ワケあり!

「絹さん、少しいいかな」

 放課後、将が思いつめたような顔で、声をかけてきた。

 ん?

「あの、男子テニス部の部長に、少し話を聞きたいんだけど」

 影のある表情のまま、彼はそう言うのだ。

 釣り上がってないと思ったら、口の中に針が入ったままだったのか。

「どうしたの? 何か気になることでも?」

 何かを怖がっている気がして、絹は静かに聞いた。

 京は、疑ってはいたが、怖がってはいない。

 一方将は、母親を覚えている、ぎりぎりくらいの年齢だったはずだ。

 何かを知っているのだろうか。

「うん…母さんの、本当のお墓がどこにあるのか…知りたくて」

 ああ。

 将も、母親の遺骨が広井家にないことは、知っているのだ。

 しかし、それだけのことには思えない。

「顔色が悪いわ…何か、怖い思い出でも?」

 絹は、いたわる声を出した。

 京とは違う記憶がある――そう、彼女は察知したのだ。

「あ…いや…母の死顔が、時々鮮明に甦ってくるんだ。

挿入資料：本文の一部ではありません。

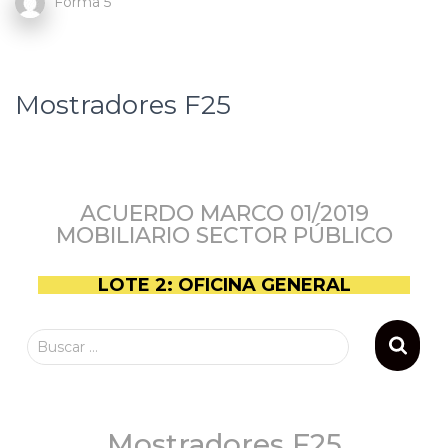
Forma 5
Mostradores F25
ACUERDO MARCO 01/2019
MOBILIARIO SECTOR PÚBLICO
LOTE 2: OFICINA GENERAL
Buscar …
Mostradores F25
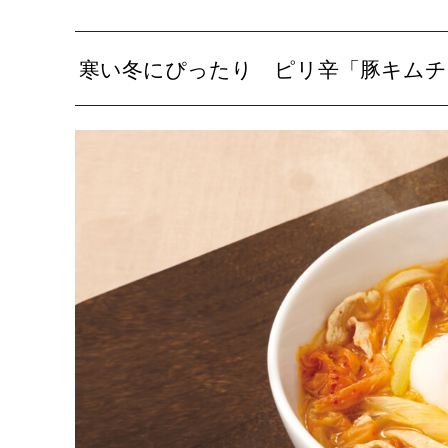
寒い冬にぴったり ピリ辛「豚キムチ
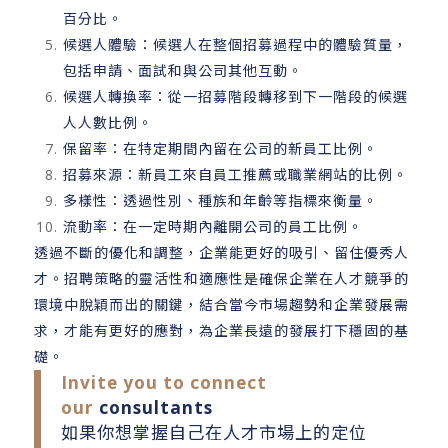
百分比。
候選人體驗：候選人在整個招募過程中的體驗質量，
包括申請、面試和與公司其他互動。
候選人轉換率：從一招募階段轉移到下一階段的候選
人人數比例。
保留率：在特定期間內留在公司的新員工比例。
招募來源：新員工來自員工推薦或職業網站的比例。
多樣性：透過性別、種族和年齡等指標來衡量。
流動率：在一定時期內離開公司的員工比例。
透過不斷的優化和調整，企業能更好的吸引、留住優秀人
才。招聘策略的靈活性和適應性是確保企業在人才競爭的
環境中脫穎而出的關鍵，結合當今市場趨勢和企業發展需
求，才能有更好的應對，為企業長遠的發展打下穩固的基
礎。
Invite you to connect
our
consultants
如果你想掌握自己在人才市場上的定位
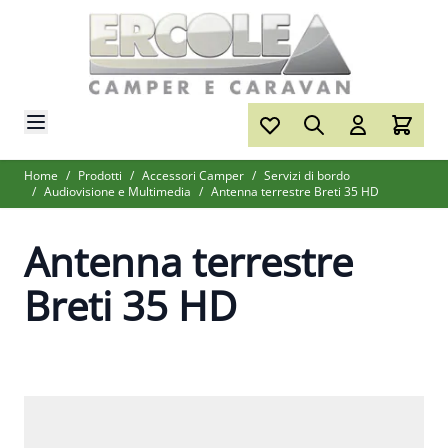
Salta al contenuto
Home
/
Prodotti
/
Accessori Camper
/
Servizi di bordo
/
Audiovisione e Multimedia
/
Antenna terrestre Breti 35 HD
Antenna terrestre
Breti 35 HD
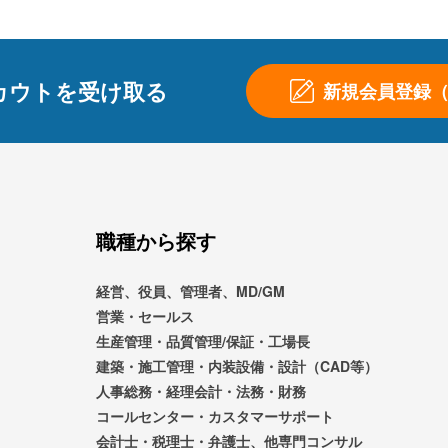
カウトを受け取る
新規会員登録
職種から探す
経営、役員、管理者、MD/GM
営業・セールス
生産管理・品質管理/保証・工場長
建築・施工管理・内装設備・設計（CAD等）
人事総務・経理会計・法務・財務
コールセンター・カスタマーサポート
会計士・税理士・弁護士、他専門コンサル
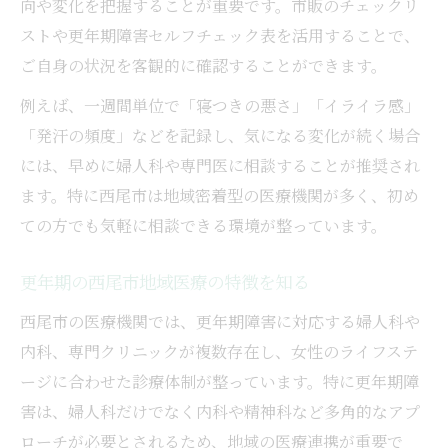
向や変化を把握することが重要です。市販のチェックリ
ストや更年期障害セルフチェック表を活用することで、
ご自身の状況を客観的に確認することができます。
例えば、一週間単位で「寝つきの悪さ」「イライラ感」
「発汗の頻度」などを記録し、気になる変化が続く場合
には、早めに婦人科や専門医に相談することが推奨され
ます。特に西尾市は地域密着型の医療機関が多く、初め
ての方でも気軽に相談できる環境が整っています。
更年期の西尾市地域医療の特徴を知る
西尾市の医療機関では、更年期障害に対応する婦人科や
内科、専門クリニックが複数存在し、女性のライフステ
ージに合わせた診療体制が整っています。特に更年期障
害は、婦人科だけでなく内科や精神科など多角的なアプ
ローチが必要とされるため、地域の医療連携が重要で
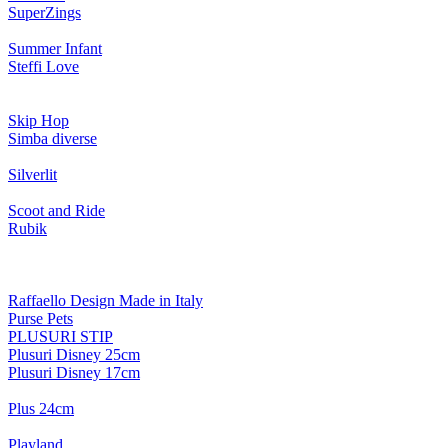
SuperZings
Summer Infant
Steffi Love
Skip Hop
Simba diverse
Silverlit
Scoot and Ride
Rubik
Raffaello Design Made in Italy
Purse Pets
PLUSURI STIP
Plusuri Disney 25cm
Plusuri Disney 17cm
Plus 24cm
Playland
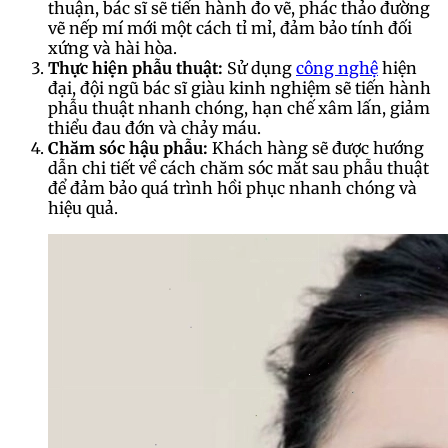
thuận, bác sĩ sẽ tiến hành đo vẽ, phác thảo đường
vẽ nếp mí mới một cách tỉ mỉ, đảm bảo tính đối
xứng và hài hòa.
Thực hiện phẫu thuật:
Sử dụng
công nghệ
hiện
đại, đội ngũ bác sĩ giàu kinh nghiệm sẽ tiến hành
phẫu thuật nhanh chóng, hạn chế xâm lấn, giảm
thiểu đau đớn và chảy máu.
Chăm sóc hậu phẫu:
Khách hàng sẽ được hướng
dẫn chi tiết về cách chăm sóc mắt sau phẫu thuật
để đảm bảo quá trình hồi phục nhanh chóng và
hiệu quả.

まっさおで、唇が土色で…思い出すと、背中が冷たくなって」

 将は、言葉が喉にひっかかるような声を出す。

 子供心に、それは怖いものだったのだろう。

 ん?

 しかし、絹は彼の言葉が気になった。

「お母さんの、死顔を…見たの?」

 おかしい。

 話が食い違っている。

 チョウも京も、桜の死に目にあえなかったはずなのだ。

 なのに、なぜ。

「うん…なんだろう…病院の中をぐるぐる回ってた記憶があるんだ…知らないおじさんたちが押してるベッドの上に、母さんが…そこから…よく覚えてなくて」

 見て、いた。

 将は、病院にいた母を、見ていた。

 家族の中で、ただ一人――その死を。

「兄貴は、母さんが死んだって信じてないみたいだし…ずっと誰にも言えなかったんだけど…やっぱり母さんは、死んでるんだと思う」

 それなら、きちんとお墓参りがしたいんだ。

 肩を落とす将の腕に、優しく手を伸ばす。

 そっと触れて。

「何か分かるか確証はないけど、委員長に紹介してもらいましょう」

 桜の亡霊は、将にも絡み付いていた。